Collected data
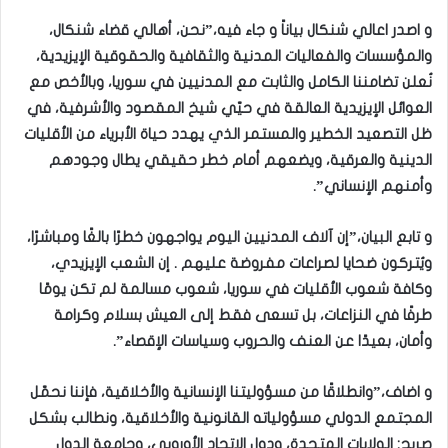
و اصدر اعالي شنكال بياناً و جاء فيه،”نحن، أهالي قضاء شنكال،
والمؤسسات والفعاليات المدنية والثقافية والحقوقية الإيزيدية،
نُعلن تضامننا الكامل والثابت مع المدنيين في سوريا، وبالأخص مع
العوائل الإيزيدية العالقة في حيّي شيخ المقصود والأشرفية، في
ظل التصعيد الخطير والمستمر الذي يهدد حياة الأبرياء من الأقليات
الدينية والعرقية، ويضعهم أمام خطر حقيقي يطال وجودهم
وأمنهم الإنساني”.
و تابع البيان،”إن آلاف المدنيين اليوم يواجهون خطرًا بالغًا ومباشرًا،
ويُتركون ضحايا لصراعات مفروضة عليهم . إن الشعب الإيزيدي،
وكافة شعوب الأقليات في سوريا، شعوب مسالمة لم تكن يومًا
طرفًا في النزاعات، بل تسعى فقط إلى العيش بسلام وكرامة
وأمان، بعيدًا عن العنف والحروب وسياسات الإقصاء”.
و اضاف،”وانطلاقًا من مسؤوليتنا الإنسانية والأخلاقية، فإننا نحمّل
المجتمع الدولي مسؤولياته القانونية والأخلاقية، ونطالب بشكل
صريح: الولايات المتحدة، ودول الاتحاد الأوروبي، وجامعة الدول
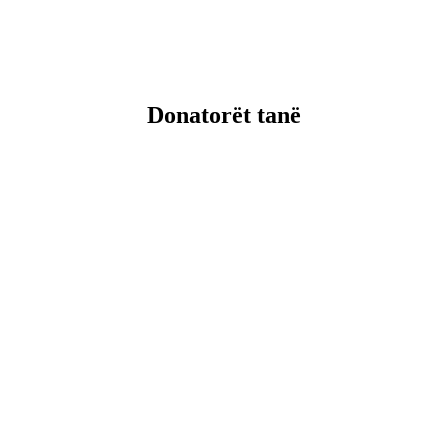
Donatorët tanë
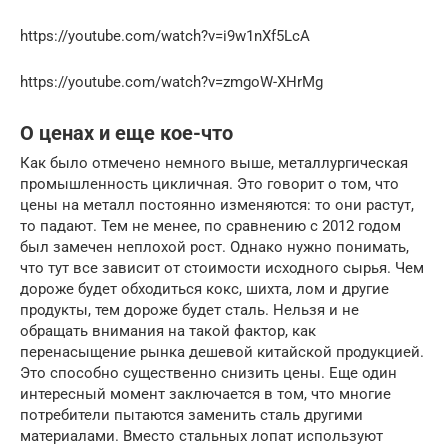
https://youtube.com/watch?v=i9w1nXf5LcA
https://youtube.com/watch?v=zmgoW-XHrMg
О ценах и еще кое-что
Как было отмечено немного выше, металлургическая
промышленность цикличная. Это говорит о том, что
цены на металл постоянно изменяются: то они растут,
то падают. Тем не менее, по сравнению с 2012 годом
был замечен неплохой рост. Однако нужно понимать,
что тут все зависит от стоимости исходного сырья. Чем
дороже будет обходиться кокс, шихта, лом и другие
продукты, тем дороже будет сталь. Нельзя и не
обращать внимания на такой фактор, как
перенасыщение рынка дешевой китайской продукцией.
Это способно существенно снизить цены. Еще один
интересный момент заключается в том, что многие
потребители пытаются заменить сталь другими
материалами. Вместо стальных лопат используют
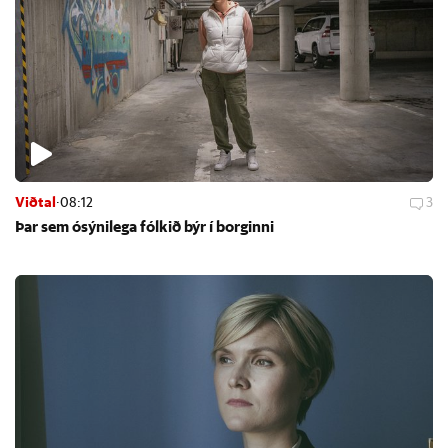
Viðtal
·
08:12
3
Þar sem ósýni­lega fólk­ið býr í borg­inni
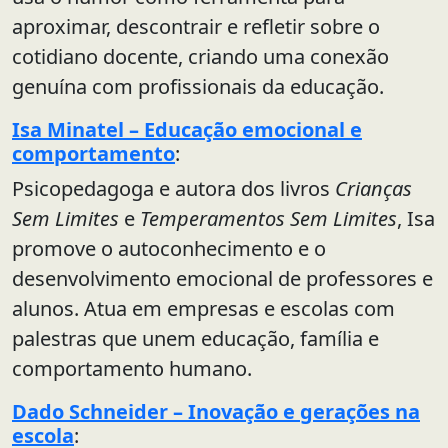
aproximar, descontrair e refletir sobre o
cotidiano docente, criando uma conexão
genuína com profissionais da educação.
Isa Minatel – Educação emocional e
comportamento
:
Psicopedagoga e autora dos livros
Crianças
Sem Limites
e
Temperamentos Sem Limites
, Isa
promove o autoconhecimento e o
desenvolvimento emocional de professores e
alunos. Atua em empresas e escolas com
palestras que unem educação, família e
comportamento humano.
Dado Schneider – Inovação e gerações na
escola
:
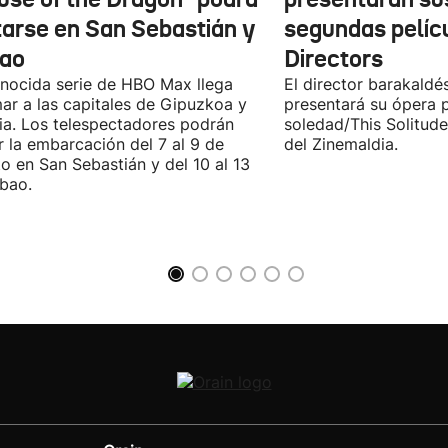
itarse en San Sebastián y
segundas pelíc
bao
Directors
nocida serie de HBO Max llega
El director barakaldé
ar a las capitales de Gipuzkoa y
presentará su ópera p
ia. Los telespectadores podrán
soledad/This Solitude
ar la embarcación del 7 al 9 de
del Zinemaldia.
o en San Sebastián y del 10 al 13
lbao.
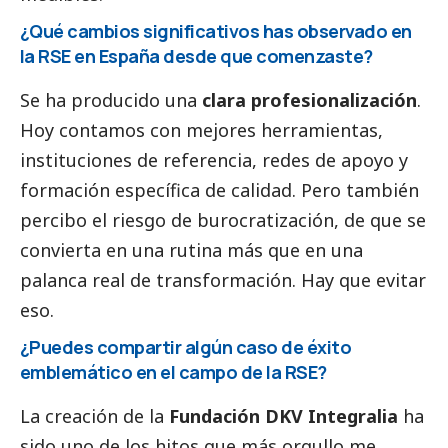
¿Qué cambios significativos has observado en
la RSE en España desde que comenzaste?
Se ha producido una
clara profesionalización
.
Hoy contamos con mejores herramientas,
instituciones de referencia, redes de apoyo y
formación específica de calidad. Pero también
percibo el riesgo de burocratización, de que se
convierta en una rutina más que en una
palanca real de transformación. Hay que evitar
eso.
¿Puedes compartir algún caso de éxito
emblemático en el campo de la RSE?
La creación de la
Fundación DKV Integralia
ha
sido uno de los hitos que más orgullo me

--

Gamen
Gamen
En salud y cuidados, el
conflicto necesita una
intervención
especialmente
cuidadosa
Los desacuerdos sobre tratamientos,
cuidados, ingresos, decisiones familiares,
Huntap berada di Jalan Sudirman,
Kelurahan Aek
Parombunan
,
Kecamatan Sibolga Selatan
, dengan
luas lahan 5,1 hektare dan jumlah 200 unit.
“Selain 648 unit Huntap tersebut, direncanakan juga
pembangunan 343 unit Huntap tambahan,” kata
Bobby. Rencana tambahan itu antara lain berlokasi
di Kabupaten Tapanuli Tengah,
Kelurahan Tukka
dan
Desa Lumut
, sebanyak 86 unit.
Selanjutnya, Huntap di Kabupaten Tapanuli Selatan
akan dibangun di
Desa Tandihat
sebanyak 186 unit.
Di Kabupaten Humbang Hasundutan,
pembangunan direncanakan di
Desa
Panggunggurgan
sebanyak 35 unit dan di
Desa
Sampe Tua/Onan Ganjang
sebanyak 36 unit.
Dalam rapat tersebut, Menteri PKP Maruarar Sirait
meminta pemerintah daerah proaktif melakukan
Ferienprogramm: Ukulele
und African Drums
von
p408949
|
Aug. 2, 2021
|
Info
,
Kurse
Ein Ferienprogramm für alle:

▶ _TASK DETAILS_
Find the lines above that contain "Huntap" and report their number, without comment.

▶ _TASK ANSWER_
4